Tobacco News and Updates: Summer 2022
The latest tobacco industry news, policies and stories are here.
Inside this edition:
- Walmart Stores Remove Tobacco
- Vaping and Teen Mental Health
- What Is Synthetic Nicotine?
- Quit the Hit: New Support for OK Teens
- US Government Gets Failing Marks in Tobacco Reduction Efforts
Some Walmarts to Stop Selling Tobacco Products
After cigarette sales rose for the first time in nearly two decades in 2020, 4,700 Walmart locations in Arkansas, New Mexico, Florida and California will soon remove tobacco products from their stores. The move follows other stores like Target and CVS who discontinued sales of tobacco in 1996 and 2014 respectively. Meanwhile, pharmacy giant Walgreens continues to sell tobacco products, but its CEO has indicated that changes to that policy might be on the way.
In 2019, all Walmart locations stopped selling e-cigarettes, citing “growing federal, state and local regulatory complexity.”
While there is still much work to be done to prevent further usage of tobacco and e-cigarette products, each new store policy and piece of legislation helps protect our kids from getting hooked on nicotine. As efforts continue to remove these products from stores, we’ll see the benefits of a healthier, tobacco-free future.
How Does Vaping Affect Teen Mental Health?
Although tobacco companies market vapes as a way to relieve stress, many teens say that vaping only makes their anxiety and mental health concerns more noticeable. According to the Truth Initiative, 4 of 5 users started vaping to decrease depression, anxiety and stress, but mental health experts say that after vaping, the body produces more nicotine receptors, making it difficult to achieve the same dopamine effect by other means, creating a dependence on vaping to produce the feeling of satisfaction the body craves.
This is especially troubling considering that over half of shows targeting teens depict tobacco usage.
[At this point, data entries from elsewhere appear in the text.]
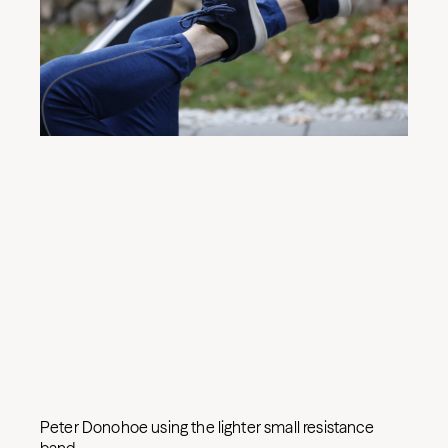
Peter Donohoe using the lighter small resistance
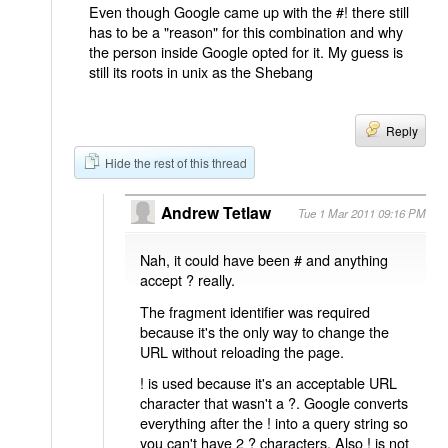
Even though Google came up with the #! there still
has to be a "reason" for this combination and why
the person inside Google opted for it. My guess is
still its roots in unix as the Shebang
Reply
Hide the rest of this thread
Andrew Tetlaw
Tue 1 Mar 2011 09:16 PM
Nah, it could have been # and anything
accept ? really.
The fragment identifier was required
because it's the only way to change the
URL without reloading the page.
! is used because it's an acceptable URL
character that wasn't a ?. Google converts
everything after the ! into a query string so
you can't have 2 ? characters. Also ! is not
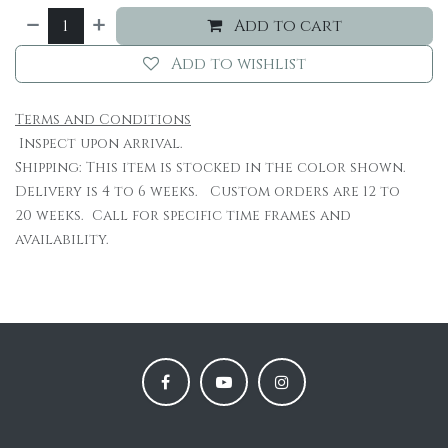
Add to cart
Add to wishlist
Terms and Conditions
Inspect upon arrival.
Shipping: This item is stocked in the color shown.
Delivery is 4 to 6 weeks. Custom orders are 12 to
20 weeks. Call for specific time frames and
availability.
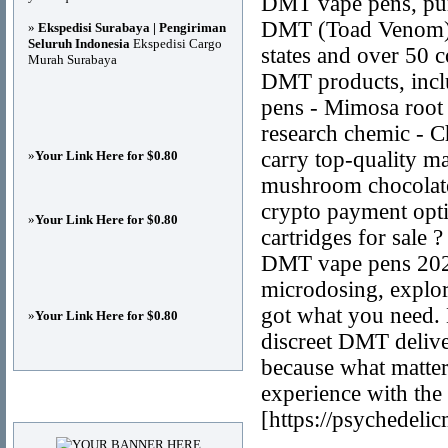
DMT vape pens, pu
DMT (Toad Venom), 
»
Ekspedisi Surabaya | Pengiriman
Seluruh Indonesia
Ekspedisi Cargo
states and over 50 c
Murah Surabaya
DMT products, incl
pens - Mimosa roo
research chemic - 
carry top-quality 
»
Your Link Here for $0.80
mushroom chocolate
crypto payment opt
»
Your Link Here for $0.80
cartridges for sal
DMT vape pens 2025
microdosing, explori
got what you need. 
»
Your Link Here for $0.80
discreet DMT deliv
because what matter
experience with the
Advertisements
[https://psychedeli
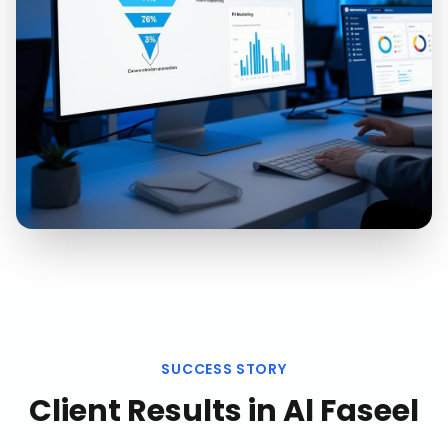
SUCCESS STORY
Client Results in
Al Faseel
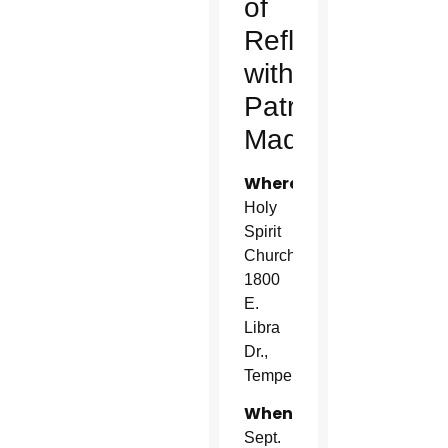
of
Reflection
with
Patrick
Madrid
Where:
Holy
Spirit
Church
1800
E.
Libra
Dr.,
Tempe
When:
Sept.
However, quitting vaping can reverse this trend and help young people achieve better mental health.
The FDA Now Regulates Synthetic Nicotine
Until recently, synthetic nicotine products were not regulated by the Food and Drug Administration (FDA), creating a loophole in regulation that allowed Big Tobacco to skirt safety regulations.
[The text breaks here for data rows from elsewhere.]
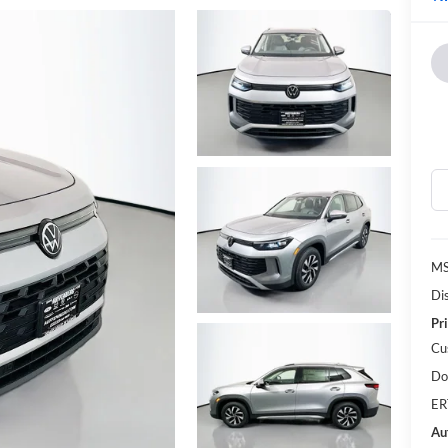
MS
Di
Pri
Cu
Do
ER
Au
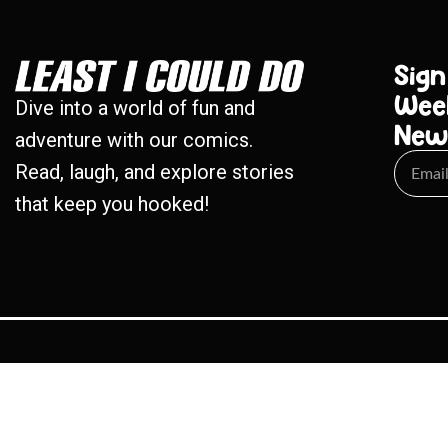
Sign
Wee
Dive into a world of fun and
New
adventure with our comics.
Read, laugh, and explore stories
that keep you hooked!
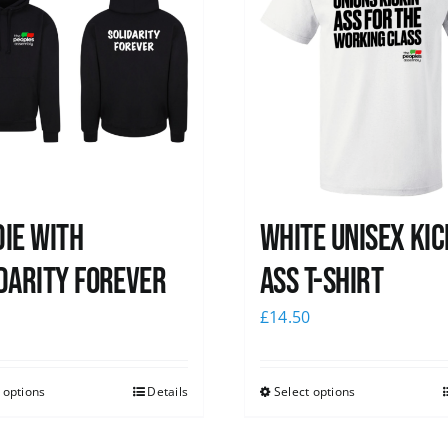
ie with
White Unisex Kic
darity Forever
Ass T-Shirt
0
£
14.50
 options
Details
Select options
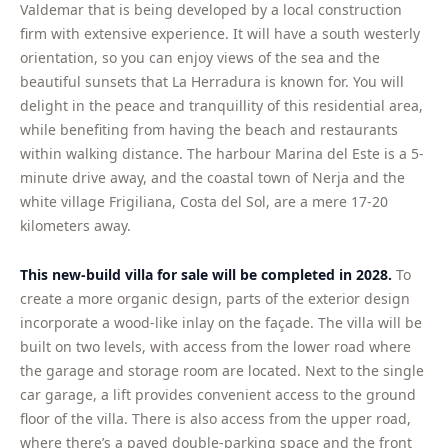
Valdemar that is being developed by a local construction
firm with extensive experience. It will have a south westerly
orientation, so you can enjoy views of the sea and the
beautiful sunsets that La Herradura is known for. You will
delight in the peace and tranquillity of this residential area,
while benefiting from having the beach and restaurants
within walking distance. The harbour Marina del Este is a 5-
minute drive away, and the coastal town of Nerja and the
white village Frigiliana, Costa del Sol, are a mere 17-20
kilometers away.
This new-build villa for sale will be completed in 2028.
To
create a more organic design, parts of the exterior design
incorporate a wood-like inlay on the façade. The villa will be
built on two levels, with access from the lower road where
the garage and storage room are located. Next to the single
car garage, a lift provides convenient access to the ground
floor of the villa. There is also access from the upper road,
where there’s a paved double-parking space and the front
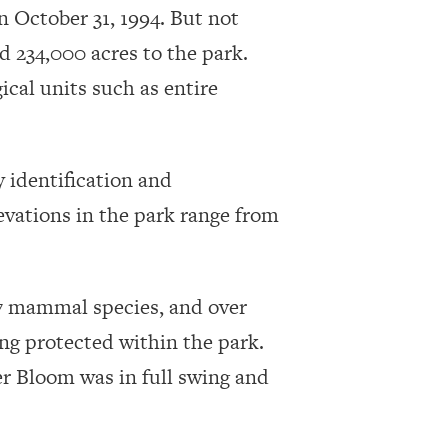
n October 31, 1994. But not
d 234,000 acres to the park.
cal units such as entire
 identification and
evations in the park range from
 57 mammal species, and over
ing protected within the park.
er Bloom was in full swing and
However, on March 11, 2022, President Biden signed into law legislation mandating that all synthetic nicotine be regulated by the FDA’s Center for Tobacco Products, just like naturally derived tobacco products. This policy should curb insidious marketing efforts labeling synthetic nicotine products as “tobacco-free,” despite having similar risks as tobacco.
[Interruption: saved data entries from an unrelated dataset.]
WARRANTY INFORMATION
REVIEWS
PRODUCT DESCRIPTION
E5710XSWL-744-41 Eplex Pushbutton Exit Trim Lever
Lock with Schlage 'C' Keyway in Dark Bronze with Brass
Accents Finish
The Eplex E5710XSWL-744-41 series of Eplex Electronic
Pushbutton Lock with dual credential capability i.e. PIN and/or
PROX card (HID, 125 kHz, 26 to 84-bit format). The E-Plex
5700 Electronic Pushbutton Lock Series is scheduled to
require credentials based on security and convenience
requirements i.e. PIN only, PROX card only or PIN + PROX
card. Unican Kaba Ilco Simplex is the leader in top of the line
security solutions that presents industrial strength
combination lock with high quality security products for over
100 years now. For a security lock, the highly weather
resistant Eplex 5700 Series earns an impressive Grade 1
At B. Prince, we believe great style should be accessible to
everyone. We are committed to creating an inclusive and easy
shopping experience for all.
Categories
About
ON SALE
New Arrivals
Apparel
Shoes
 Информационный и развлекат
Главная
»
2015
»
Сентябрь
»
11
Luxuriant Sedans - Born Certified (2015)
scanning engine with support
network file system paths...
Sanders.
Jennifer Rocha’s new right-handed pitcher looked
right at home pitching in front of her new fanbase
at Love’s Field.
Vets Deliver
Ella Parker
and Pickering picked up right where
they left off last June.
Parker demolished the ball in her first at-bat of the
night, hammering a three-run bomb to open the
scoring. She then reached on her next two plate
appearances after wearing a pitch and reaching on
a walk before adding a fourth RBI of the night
TSET Launches Vaping Cessation Programs for Youth
3 of 4 Oklahoma teens who used e-cigarettes in the last 30 days say they would like to reduce their vaping. 1 in 3 of those who have attempted to quit say they’ve tried 10 times or more. To help them succeed, the TSET Healthy Youth Initiative is here.
Its newest component is Quit the Hit — a free, 5-week online program to help teens and young adults stop vaping. They are currently enrolling students at QuitTheHitNow.com.
Youth ages 13-17 who prefer individual help with quitting can utilize TSET’s My Life, My Quit program, which offers live texting, phone support and web chats with one-on-one Quit Coaches. To sign up, teens can text “Start My Quit” to 36072 or visit MyLifeMyQuit.com.
American Lung Association Grades US Government’s Tobacco Reduction Efforts
Report cards are in, and the US didn’t score well. A report from the American Lung Association states that the government gets failing grades in several areas. The report criticizes their efforts to regulate tobacco products and provide consistent federal coverage of tobacco cessation programs. They also recommend higher levels of federal tobacco taxation.
However, there is some good news in the report: the US government scored an A for mass media campaigns promoting tobacco cessation and prevention.
The report further states that overall smoking has declined, but the number of tobacco products sold during the COVID-19 pandemic increased. The report also calls for a ban on flavored tobacco products, noting that more than 8 in 10 middle and high school students who vaped used flavored products.